▸ Exercise prompt:
Please reproduce the full set of data below exactly.

▸ Source data:
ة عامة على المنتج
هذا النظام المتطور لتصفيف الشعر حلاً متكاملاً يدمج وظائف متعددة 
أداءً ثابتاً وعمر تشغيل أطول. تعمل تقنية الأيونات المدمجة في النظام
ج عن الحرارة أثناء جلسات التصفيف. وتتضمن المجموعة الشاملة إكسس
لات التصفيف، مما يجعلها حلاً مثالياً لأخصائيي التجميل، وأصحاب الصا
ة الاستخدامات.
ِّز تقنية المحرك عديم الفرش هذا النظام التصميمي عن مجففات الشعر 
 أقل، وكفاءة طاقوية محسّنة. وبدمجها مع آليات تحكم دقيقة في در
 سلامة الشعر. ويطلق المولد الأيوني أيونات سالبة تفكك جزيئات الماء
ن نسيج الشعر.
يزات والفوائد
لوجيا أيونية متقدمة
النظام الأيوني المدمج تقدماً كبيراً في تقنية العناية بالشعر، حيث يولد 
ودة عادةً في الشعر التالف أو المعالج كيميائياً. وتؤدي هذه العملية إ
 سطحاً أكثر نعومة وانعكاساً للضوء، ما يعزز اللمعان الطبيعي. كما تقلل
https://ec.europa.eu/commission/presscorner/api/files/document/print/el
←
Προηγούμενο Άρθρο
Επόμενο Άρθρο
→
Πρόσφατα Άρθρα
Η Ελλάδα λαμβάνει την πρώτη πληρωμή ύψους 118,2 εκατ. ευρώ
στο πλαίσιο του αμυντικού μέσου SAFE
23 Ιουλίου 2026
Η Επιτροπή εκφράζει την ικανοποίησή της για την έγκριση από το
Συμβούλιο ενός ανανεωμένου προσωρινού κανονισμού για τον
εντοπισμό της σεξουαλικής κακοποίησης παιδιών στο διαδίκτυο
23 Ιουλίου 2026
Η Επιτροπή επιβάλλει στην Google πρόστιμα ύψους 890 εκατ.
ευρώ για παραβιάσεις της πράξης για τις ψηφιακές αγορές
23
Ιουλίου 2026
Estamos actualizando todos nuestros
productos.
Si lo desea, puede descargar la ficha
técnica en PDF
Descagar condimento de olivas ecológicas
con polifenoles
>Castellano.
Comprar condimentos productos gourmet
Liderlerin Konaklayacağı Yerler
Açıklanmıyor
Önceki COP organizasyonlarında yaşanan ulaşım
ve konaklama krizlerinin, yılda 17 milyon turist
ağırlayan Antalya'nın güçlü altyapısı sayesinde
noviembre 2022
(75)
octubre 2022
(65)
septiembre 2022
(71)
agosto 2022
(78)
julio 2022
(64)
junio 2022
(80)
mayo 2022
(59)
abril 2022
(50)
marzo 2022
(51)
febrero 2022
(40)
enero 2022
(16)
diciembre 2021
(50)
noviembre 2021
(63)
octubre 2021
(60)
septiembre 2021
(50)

▸ Problem solution:
ة عامة على المنتج
هذا النظام المتطور لتصفيف الشعر حلاً متكاملاً يدمج وظائف متعددة 
أداءً ثابتاً وعمر تشغيل أطول. تعمل تقنية الأيونات المدمجة في النظام
ج عن الحرارة أثناء جلسات التصفيف. وتتضمن المجموعة الشاملة إكسس
لات التصفيف، مما يجعلها حلاً مثالياً لأخصائيي التجميل، وأصحاب الصا
ة الاستخدامات.
ِّز تقنية المحرك عديم الفرش هذا النظام التصميمي عن مجففات الشعر 
 أقل، وكفاءة طاقوية محسّنة. وبدمجها مع آليات تحكم دقيقة في در
 سلامة الشعر. ويطلق المولد الأيوني أيونات سالبة تفكك جزيئات الماء
ن نسيج الشعر.
يزات والفوائد
لوجيا أيونية متقدمة
النظام الأيوني المدمج تقدماً كبيراً في تقنية العناية بالشعر، حيث يولد 
ودة عادةً في الشعر التالف أو المعالج كيميائياً. وتؤدي هذه العملية إ
 سطحاً أكثر نعومة وانعكاساً للضوء، ما يعزز اللمعان الطبيعي. كما تقلل
https://ec.europa.eu/commission/presscorner/api/files/document/print/el
←
Προηγούμενο Άρθρο
Επόμενο Άρθρο
→
Πρόσφατα Άρθρα
Η Ελλάδα λαμβάνει την πρώτη πληρωμή ύψους 118,2 εκατ. ευρώ
στο πλαίσιο του αμυντικού μέσου SAFE
23 Ιουλίου 2026
Η Επιτροπή εκφράζει την ικανοποίησή της για την έγκριση από το
Συμβούλιο ενός ανανεωμένου προσωρινού κανονισμού για τον
εντοπισμό της σεξουαλικής κακοποίησης παιδιών στο διαδίκτυο
23 Ιουλίου 2026
Η Επιτροπή επιβάλλει στην Google πρόστιμα ύψους 890 εκατ.
ευρώ για παραβιάσεις της πράξης για τις ψηφιακές αγορές
23
Ιουλίου 2026
Estamos actualizando todos nuestros
productos.
Si lo desea, puede descargar la ficha
técnica en PDF
Descagar condimento de olivas ecológicas
con polifenoles
>Castellano.
Comprar condimentos productos gourmet
Liderlerin Konaklayacağı Yerler
Açıklanmıyor
Önceki COP organizasyonlarında yaşanan ulaşım
ve konaklama krizlerinin, yılda 17 milyon turist
ağırlayan Antalya'nın güçlü altyapısı sayesinde
noviembre 2022
(75)
octubre 2022
(65)
septiembre 2022
(71)
agosto 2022
(78)
julio 2022
(64)
junio 2022
(80)
mayo 2022
(59)
abril 2022
(50)
marzo 2022
(51)
febrero 2022
(40)
enero 2022
(16)
diciembre 2021
(50)
noviembre 2021
(63)
octubre 2021
(60)
septiembre 2021
(50)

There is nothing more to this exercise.